Adjusting to new glasses is one thing, but getting used to contact lenses can be an even bigger struggle. Once you’ve grown accustomed to inserting and removing your contacts, wearing them can also take an adjustment period.

Adjusting to Contacts

Possible Problems With New Contacts

New Prescription
Even if you aren’t new to wearing contacts, a new prescription will require some adjusting since your eyes are used to the old one.
Lens Fit
To wear contact lenses, you first need to have a contact lens fitting. The eye doctor will measure the size and shape of your eye to determine the correct size and type of lenses for you. If the symptoms from your lenses still exist by the time of your follow-up appointment, tell the doctor since they may decide to try a different lens.

Common Symptoms While Adjusting to Contacts

It’s normal for the eyes and brain to be confused when your vision is being changed. Whether it’s your first-time wearing contacts, you just received a new prescription, or your contacts aren’t the right fit for you, the following symptoms can occur:

  • Blurry or cloudy vision
  • Dry or watery eyes
  • Eye strain
  • Headaches
  • Dizziness
  • Nausea

Tips for Adjusting to New Contacts

  • Put on Contacts First Thing:Your eyes won’t have time to get used to your vision without contacts if you put your lenses in first thing in the morning.
  • Increase Wear Time:The more you wear your contact lenses, the faster you will get used to them.

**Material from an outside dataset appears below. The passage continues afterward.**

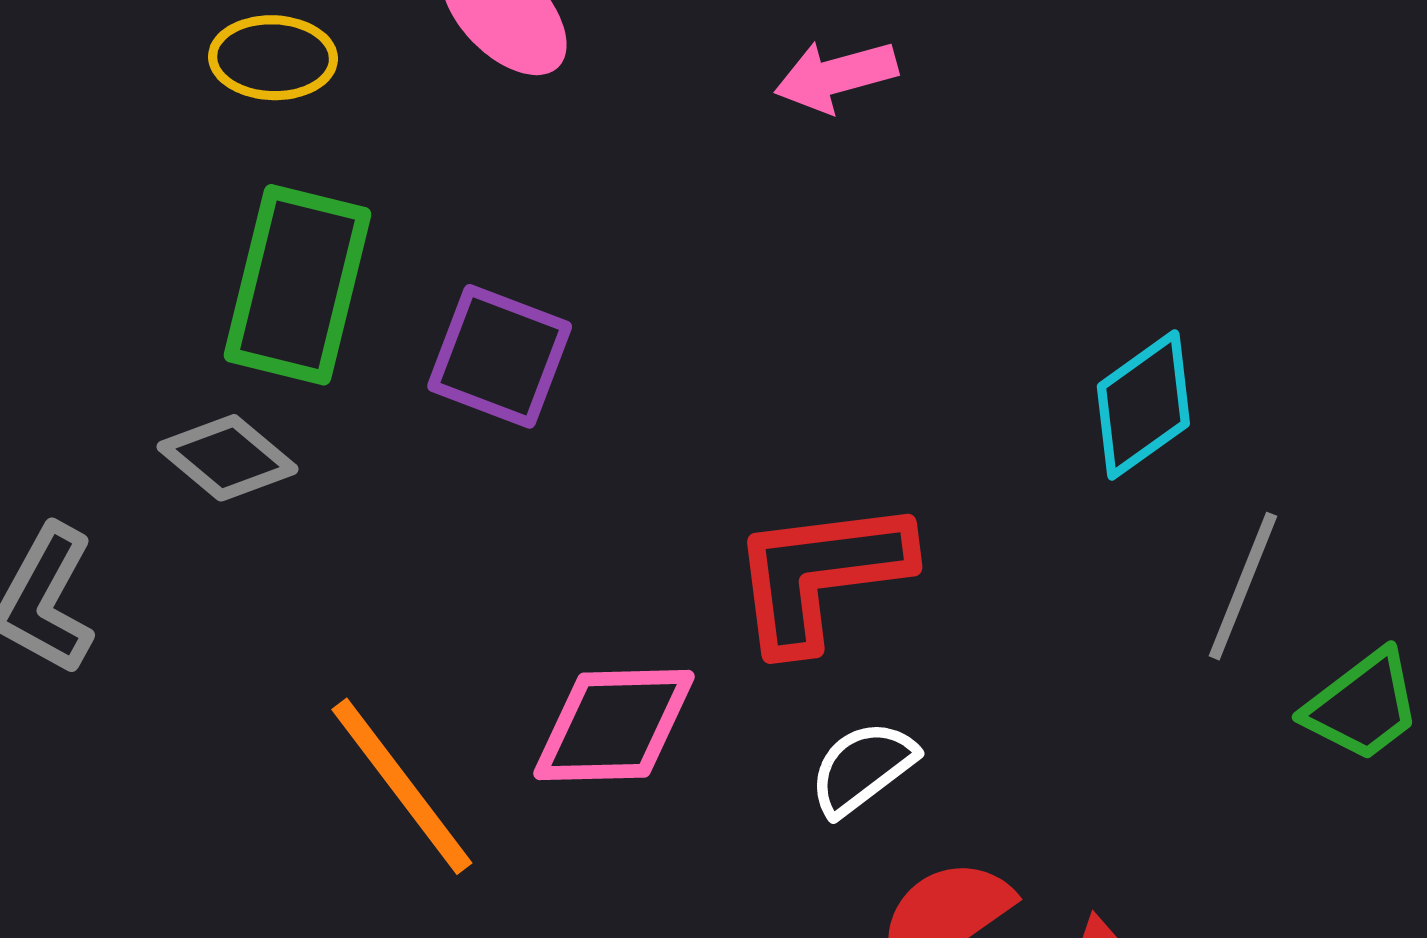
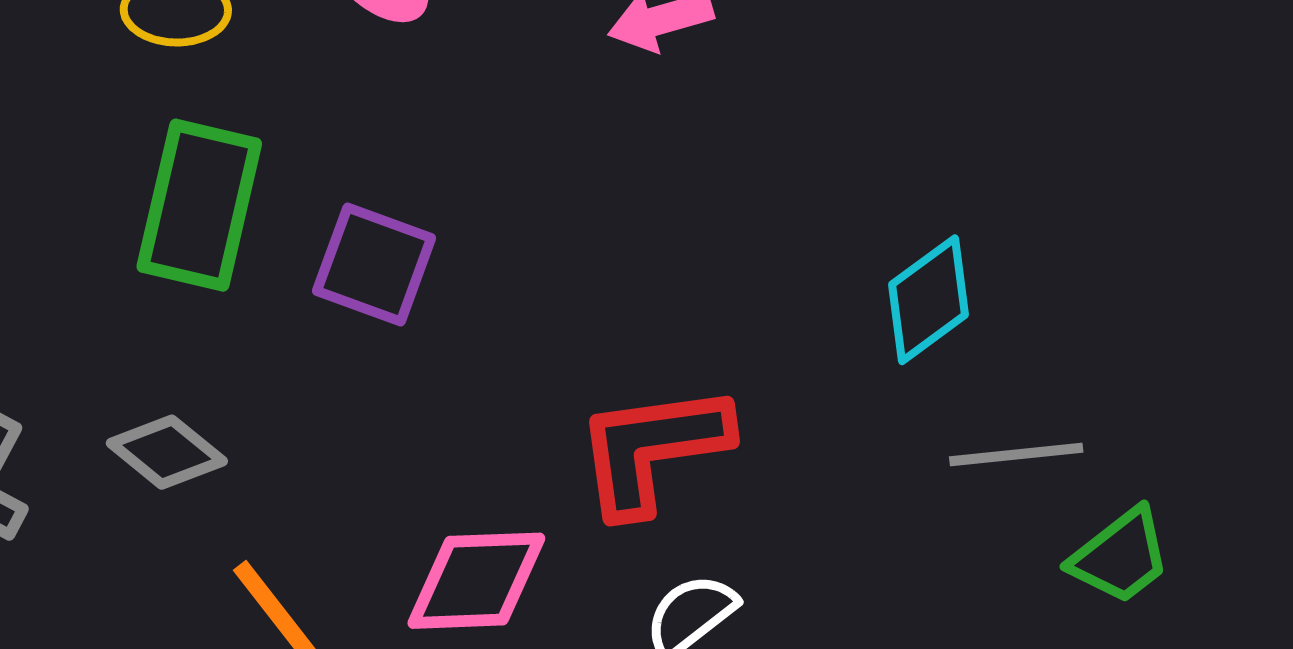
gray diamond: (227, 458) -> (167, 452), moved
gray line: (1243, 586) -> (1016, 454), turned 63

However, this doesn’t mean wearing them for longer than instructed. Carefully follow your contact lenses’ replacement schedule.
  • Proper Care:If contacts aren’t being handled correctly, it could affect their function and comfortability. Lenses with scratches or debris will result in blurry or cloudy vision. Always washing your hands before handling contacts, cleaning contacts with the correct cleaners, and storing them in a contact lens case with the correct solution, are just some essentials to properly caring for contacts.
Getting Used to Contacts

How Long Does it Take to Get Used to Contacts?

Adjusting to contacts can take anywhere from a few days to a few weeks. If the blurry vision persists longer than two weeks, contact your eye doctor.

Does It Take Longer to Get Used to Rigid Gas Permeable Contact Lenses Than Soft Contact Lenses?

Yes, rigid gas permeable contacts, also referred to as hard contacts, can typically take up to two weeks to get used to while soft contacts take a few days. Most people find it hard to adapt to the rigid plastic material of hard contacts. Because of this, the silicone hydrogel material of soft contacts has become the more popular option.

Should New Contacts Make My Vision Blurry at First?

Blurred vision from contacts can be quite common. Although vision changes and the wrong prescription may be your first thought, that is not always the case. There is an adjustment period with wearing contacts that can take up to two weeks. Read our Contact Lens Guide on Why Is My Vision Blurry with Contacts for more information.

How Do I Know if My Contact Lens Prescription is Wrong?

If the problem hasn’t resolved itself and you’re still suffering from the symptoms above after a week or two, you could need a different contact lens prescription and should contact your eye doctor.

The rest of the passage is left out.